The story takes place after the events of the original game. Players enter a tower under attack from the Cabal special force known as the Red Legion. At the end of the playable story mission in the beta, the Red Legion’s leader Dominus Ghaul takes your guardian’s light and pushes you and your ghost from the tower, effectively resetting your character. This even playing field allows every player across console and PC to start anew with a level 1 guardian with no equipment or weapons.
In fact, the PC release of Destiny’s sequel may have had more impact on console versions of the game above anything else. Much like the original Destiny’s 360 and PS3 versions dictated some of the direction, scope, and features of the original, Destiny 2’s release on Windows changed the way Bungie had envisioned the series progressing through multiple iterations. Back in 2014 in an interview with IGN, Bungie’s David “Deej” Dague said that characters would carry over between versions of the game. “It’s been no secret that we have a ten-year plan for the expansion and evolution of this franchise, and it’s something that we’re always dreaming about.”

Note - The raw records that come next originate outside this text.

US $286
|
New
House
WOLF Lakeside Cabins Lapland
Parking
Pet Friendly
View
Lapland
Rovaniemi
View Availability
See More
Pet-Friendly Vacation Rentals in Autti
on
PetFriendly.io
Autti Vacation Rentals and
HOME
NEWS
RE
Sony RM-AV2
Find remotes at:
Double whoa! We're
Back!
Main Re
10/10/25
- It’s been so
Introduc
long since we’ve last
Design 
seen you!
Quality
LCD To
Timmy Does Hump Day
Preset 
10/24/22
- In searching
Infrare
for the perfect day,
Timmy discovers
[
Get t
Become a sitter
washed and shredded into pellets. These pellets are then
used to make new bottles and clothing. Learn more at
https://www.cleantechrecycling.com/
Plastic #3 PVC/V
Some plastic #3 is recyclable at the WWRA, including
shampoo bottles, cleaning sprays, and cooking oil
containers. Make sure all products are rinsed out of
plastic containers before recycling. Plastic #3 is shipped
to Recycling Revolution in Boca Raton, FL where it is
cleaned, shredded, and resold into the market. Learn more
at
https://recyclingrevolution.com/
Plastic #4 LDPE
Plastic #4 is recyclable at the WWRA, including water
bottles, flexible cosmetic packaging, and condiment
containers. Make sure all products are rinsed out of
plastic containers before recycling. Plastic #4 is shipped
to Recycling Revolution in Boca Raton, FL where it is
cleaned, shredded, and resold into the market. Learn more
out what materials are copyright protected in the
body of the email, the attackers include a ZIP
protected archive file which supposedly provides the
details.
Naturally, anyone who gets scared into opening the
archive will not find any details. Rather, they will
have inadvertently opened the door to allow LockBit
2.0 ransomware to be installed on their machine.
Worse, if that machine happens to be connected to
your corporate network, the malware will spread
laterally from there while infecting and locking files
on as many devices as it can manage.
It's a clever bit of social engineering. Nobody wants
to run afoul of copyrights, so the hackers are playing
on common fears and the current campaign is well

“The idea is that the Guardian you have created is something you can bring along with you on that adventure,” he continued. “If you take a look at the way people have played other games for a long period of time, they’ve had a relationship with the same character for a very long time.”

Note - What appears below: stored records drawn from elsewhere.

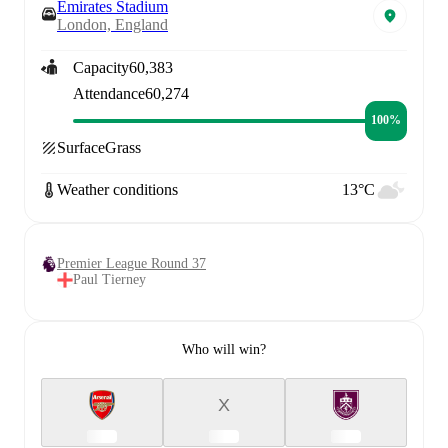
Emirates Stadium
London, England
Capacity
60,383
Attendance
60,274
100%
Surface
Grass
Weather conditions
13°C
Premier League Round 37
Paul Tierney
Who will win?
X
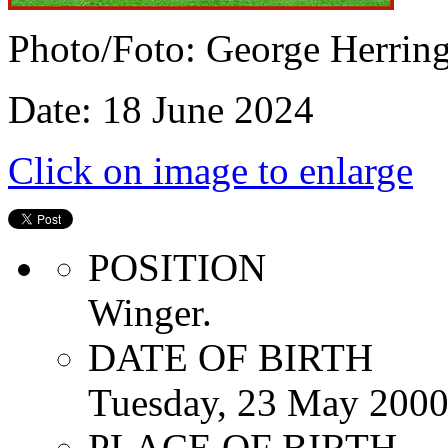
Photo/Foto: George Herrin
Date: 18 June 2024
Click on image to enlarge
POSITION
Winger.
DATE OF BIRTH
Tuesday, 23 May 200
PLACE OF BIRTH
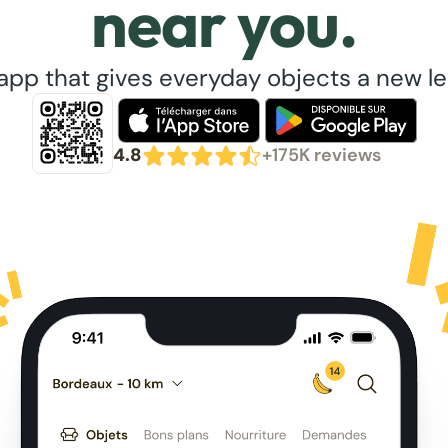
near you.
app that gives everyday objects a new lea
4.8
+175K reviews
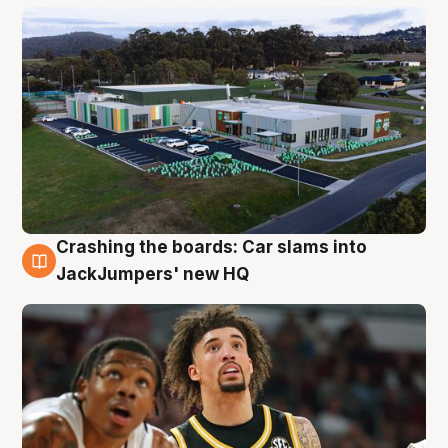
Crashing the boards: Car slams into
2 Aug
JackJumpers' new HQ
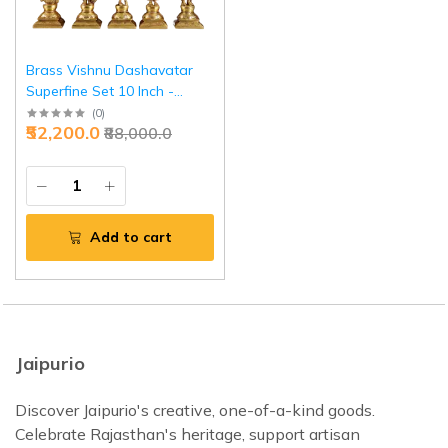
Brass Vishnu Dashavatar
Superfine Set 10 Inch -
Temple Grade Collection |
(
0
)
₹52,200.0
₹88,000.0
Jaipurio
Add to cart
Jaipurio
Discover Jaipurio's creative, one-of-a-kind goods.
Celebrate Rajasthan's heritage, support artisan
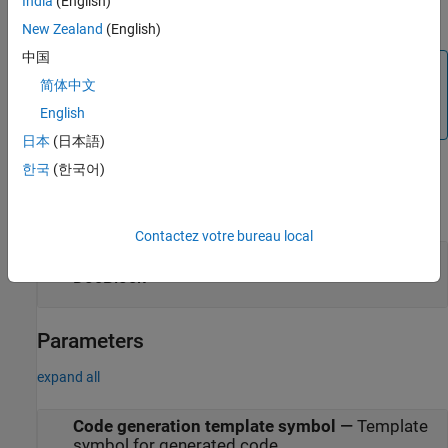
India
(English)
Use the
command to change the default editors.
docblock
New Zealand
(English)
中国
Tip
简体中文
To edit the block parameters of the
DocBlock
, right-click the
English
block icon and select
Edit Mask
>
Mask Parameters
.
日本
(日本語)
Examples
한국
(한국어)
expand all
Contactez votre bureau local
Capture Measurement Descriptions in a
DocBlock
Parameters
expand all
Code generation template symbol
—
Template
symbol for generated code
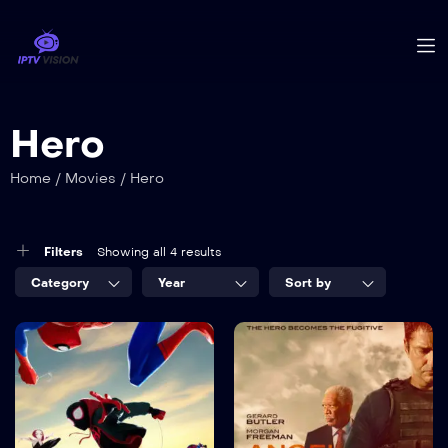
Hero
Home
/
Movies
/
Hero
Filters
Showing all 4 results
Category
Year
Sort by
8.2
7.5
The latest
The White
movies and
House
series up to
TV-MA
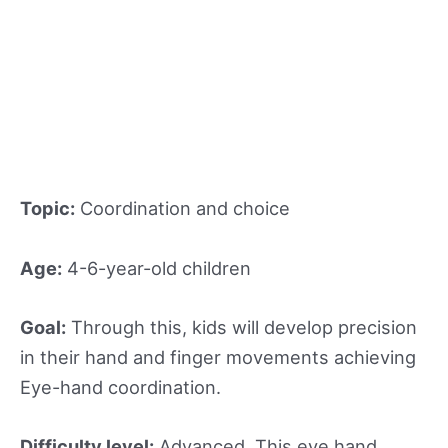
Topic:
Coordination and choice
Age:
4-6-year-old children
Goal:
Through this, kids will develop precision
in their hand and finger movements achieving
Eye-hand coordination.
Difficulty level:
Advanced. This eye hand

Now, Bungie’s move to go beyond PS3 and 360 while launching on PC necessitates a reset, forcing Bungie to abandon previous plans of ten-years of carryover in exchange for widening the player base. In the long run, the decision will likely result in an even larger player-base for the already insanely popular series, even at the expense of wiping away the previous game’s progress.

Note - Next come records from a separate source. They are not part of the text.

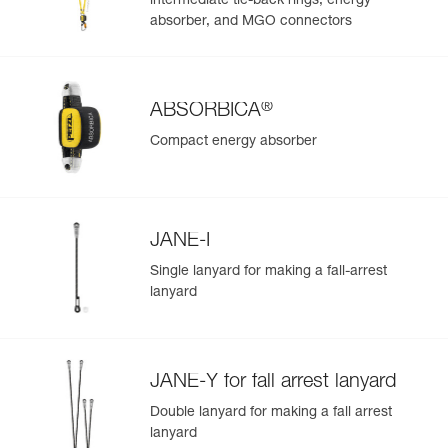
intermediate tie-back rings, energy
absorber, and MGO connectors
®
ABSORBICA
Compact energy absorber
JANE-I
Single lanyard for making a fall-arrest
lanyard
JANE-Y for fall arrest lanyard
Double lanyard for making a fall arrest
lanyard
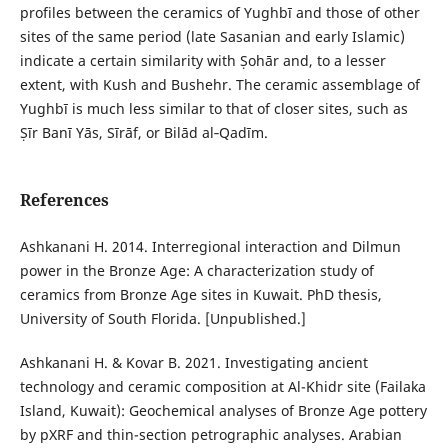
profiles between the ceramics of Yughbī and those of other
sites of the same period (late Sasanian and early Islamic)
indicate a certain similarity with Ṣohār and, to a lesser
extent, with Kush and Bushehr. The ceramic assemblage of
Yughbī is much less similar to that of closer sites, such as
Ṣīr Banī Yās, Sīrāf, or Bilād al‑Qadīm.
References
Ashkanani H. 2014. Interregional interaction and Dilmun
power in the Bronze Age: A characterization study of
ceramics from Bronze Age sites in Kuwait. PhD thesis,
University of South Florida. [Unpublished.]
Ashkanani H. & Kovar B. 2021. Investigating ancient
technology and ceramic composition at Al-Khidr site (Failaka
Island, Kuwait): Geochemical analyses of Bronze Age pottery
by pXRF and thin-section petrographic analyses. Arabian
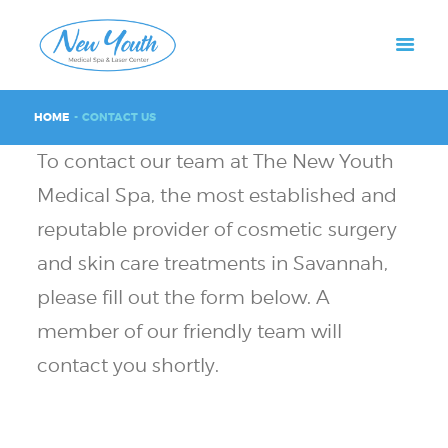
HOME
CONTACT US
To contact our team at The New Youth
Medical Spa, the most established and
reputable provider of cosmetic surgery
and skin care treatments in Savannah,
please fill out the form below. A
member of our friendly team will
contact you shortly.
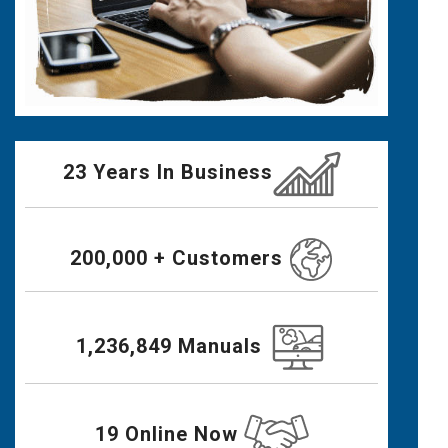
23 Years In Business
200,000 + Customers
1,236,849 Manuals
19 Online Now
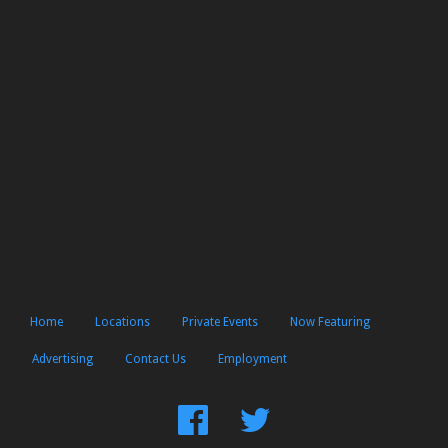
Home
Locations
Private Events
Now Featuring
Advertising
Contact Us
Employment
Find
Follow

For those who game exclusively on PC, entering the franchise on its second installment means getting their first taste of Destiny after three years of polish. No game launches without its problems, and the original Destiny had no shortage of issues. While solid gameplay and an engaging — if sometimes frustrating — loot grind sunk their claws into players, Destiny took advantage of its live ecosystem in its three years of existence. They made tweaks, added features, balanced drop rates, completely overhauled systems, and even changed voice actors for established characters.
PC players will have missed spending days firing tediously into the infamous loot cave, grinding for Ascendant Energy and Shards, and cheesing the Vault of Glass raid. Instead, their first experience of the game will be the culmination of many lessons learned from the original, including a more forgiving and accessible loot grind and streamlined currency systems.
Not only will PC players benefit from a more polished experience entering the franchise during the sequel, they will also experience a higher quality game in terms of visuals. Destiny’s framerate and other performance measurements have become a point of contention for the much-anticipated sequel, particularly on PS4 Pro and Xbox One X. All console versions of the game will be capped at 30fps. No such restriction exists on PC, as the uncapped framerate will allow players to push their rigs to the limit.
The game will sell well across all platforms, but given the beefed up capabilities of Destiny’s PC version and the strong showing the recent beta had, the best version of Destiny will not launch on September 5, but rather on October 22.